The Australian Competition and Consumer Commission (ACCC) has issued a warning to small business to be on the lookout for suspicious emails in the face of an increasing influx of ransomware.
The consumer watchdog issued the statement following the release of its Targeting Scams Report that said Australians lost a combined total of $81 832 793 last year to fraud.
The recommendation comes at a time .
ACCC deputy chair, Dr Michael Schaper, said the organisation received over 2500 ransomware and malware complaints last year.
"Over $970,000 was reported lost by small businesses and consumers.
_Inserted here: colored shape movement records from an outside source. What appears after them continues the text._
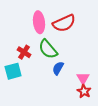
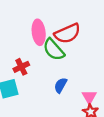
green semicircle: (48, 49) -> (54, 50), moved
red cross: (24, 52) -> (21, 67), turned 32

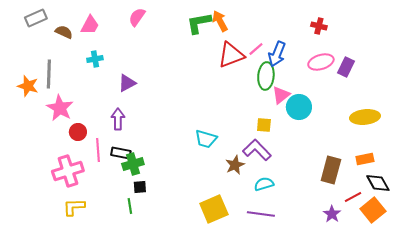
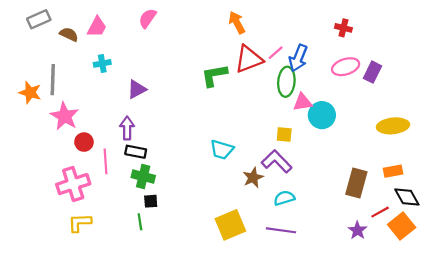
green L-shape: (199, 23) -> (214, 75), moved
pink triangle: (281, 95) -> (303, 102), turned 30
black rectangle: (121, 153) -> (136, 152), moved
green cross: (133, 164) -> (143, 176), turned 30

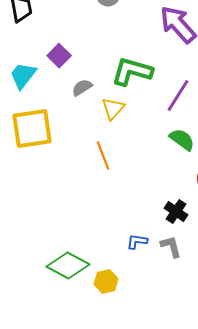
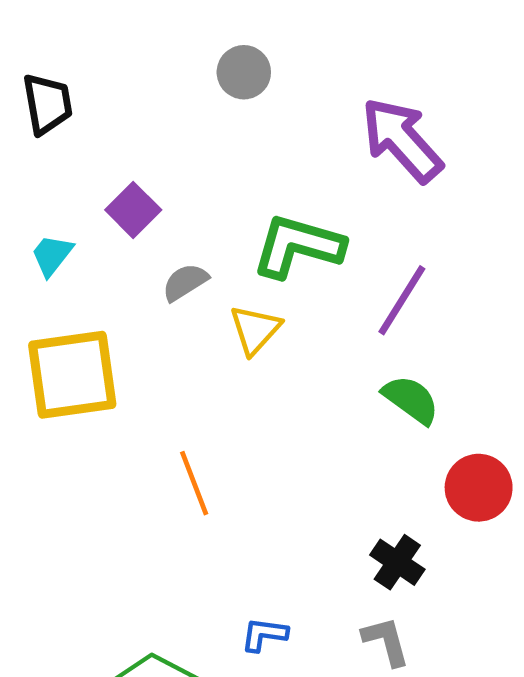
cyan trapezoid: (23, 76) -> (52, 255), size x0.7
orange line: (103, 156) -> (194, 483), moved
blue L-shape: (137, 242) -> (264, 634), moved

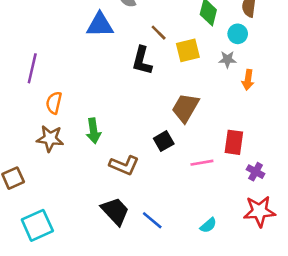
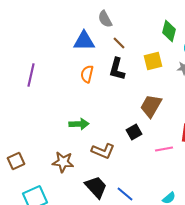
brown line: (159, 33) -> (119, 43), moved
orange semicircle: (54, 103) -> (87, 74), moved
green arrow: (93, 131) -> (79, 124), turned -84
brown star: (50, 138) -> (63, 162), moved

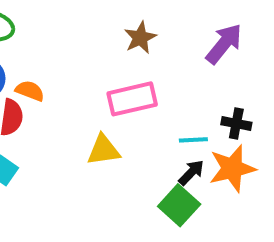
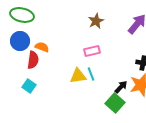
pink rectangle: (132, 99) -> (92, 51), size x0.7
cyan line: (193, 140) -> (91, 74), moved, turned 72

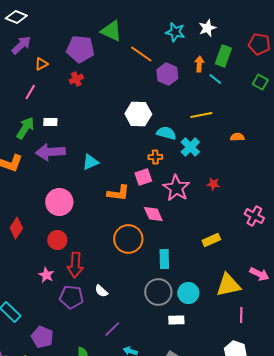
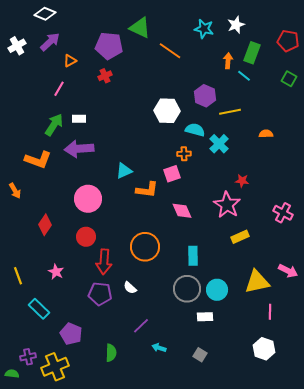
purple hexagon: (167, 74) -> (205, 96), moved
cyan triangle: (90, 162) -> (124, 171), moved
pink star: (176, 188) -> (227, 205), moved
orange circle: (128, 239) -> (145, 247), moved
pink star: (46, 275) -> (56, 272), moved

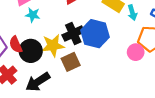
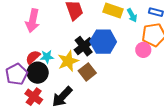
cyan star: (33, 15) -> (47, 57), moved
red semicircle: (16, 45) -> (33, 57), moved, turned 84
black circle: (31, 51) -> (38, 73), moved

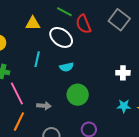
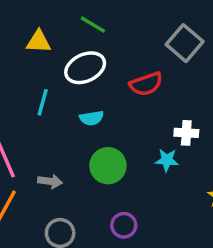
red semicircle: (83, 24) -> (146, 84), moved, turned -90
white ellipse: (61, 37) -> (85, 68), turned -65
cyan star: (124, 106) -> (167, 160), moved

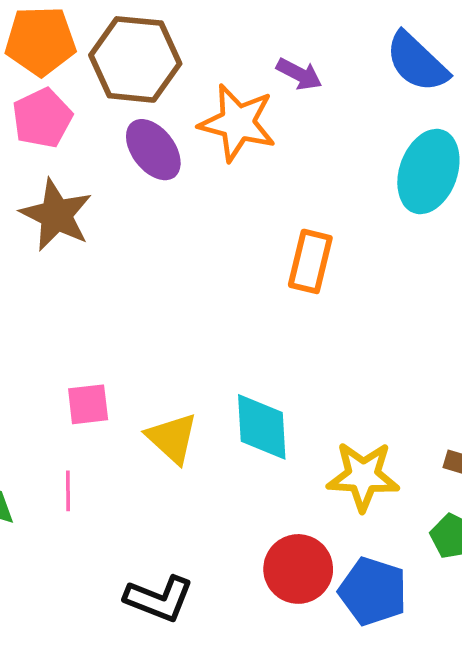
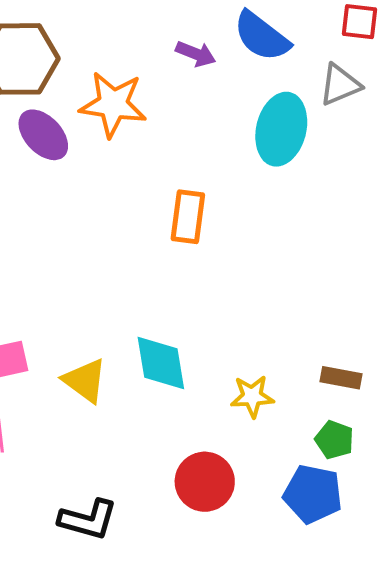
purple arrow: (299, 74) -> (196, 54), moved
yellow star: (363, 476) -> (252, 396), size x0.7
blue pentagon: (373, 591) -> (313, 494), moved

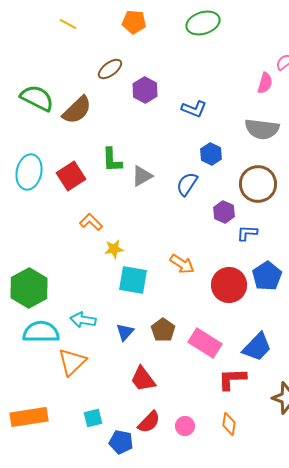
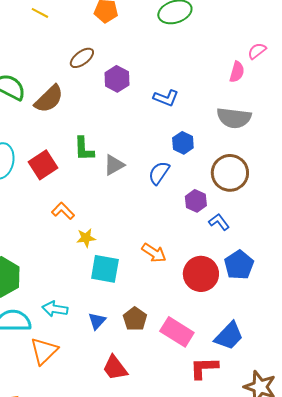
blue L-shape: (247, 233) -> (219, 222), turned 50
Several people reported losing over $10,000 to these scams, which can have a devastating effect on a small business," he said.
Cyber criminals demand payment in Bitcoin to decrypt files
"Many small businesses and consumers have reported that their computer has been frozen, with a pop-up alert that claims to be from the Australian Federal Police stating the computer has been locked because they have visited an illegal website or breached various laws.
An Example of the recent scam AFP email infringement notice that lead to victims having their files encrypted.
This form of attack comes from a malware ecosystem that spawned out of the very successful Cryptolocker campaign in 2014. The perpetrators of these attacks were eventually thwarted by authorities when their servers were shut down.
The latest spate of attacks comes from a number of different newer variants of crypto malware known as Cryptowall, Crypto CPB (sometimes referred to as CTB-Locker) and Torrentlocker.
All three of these versions of the ransomware are from the same family of malware as Cryptolocker.
Trend Micro Australia senior threat researcher, Dr. Jon Oliver, has told ARN that Torrentlocker has specifically targeted Australian victims.
"Torrentlocker actors go to special effort to tailor attacks to Australian victims," he said.
Oliver explained that the recent spate of scam AFP infringement notice emails that were circulating used Torrentlocker to encrypt files on infected machines and demand ransom.
The ACCC's Dr Schaper added "Scams like this often succeed because they look like messages from a government agency or reliable large corporation. It's important that small businesses are aware that government agencies will not send these demands and they're dealing with a scammer."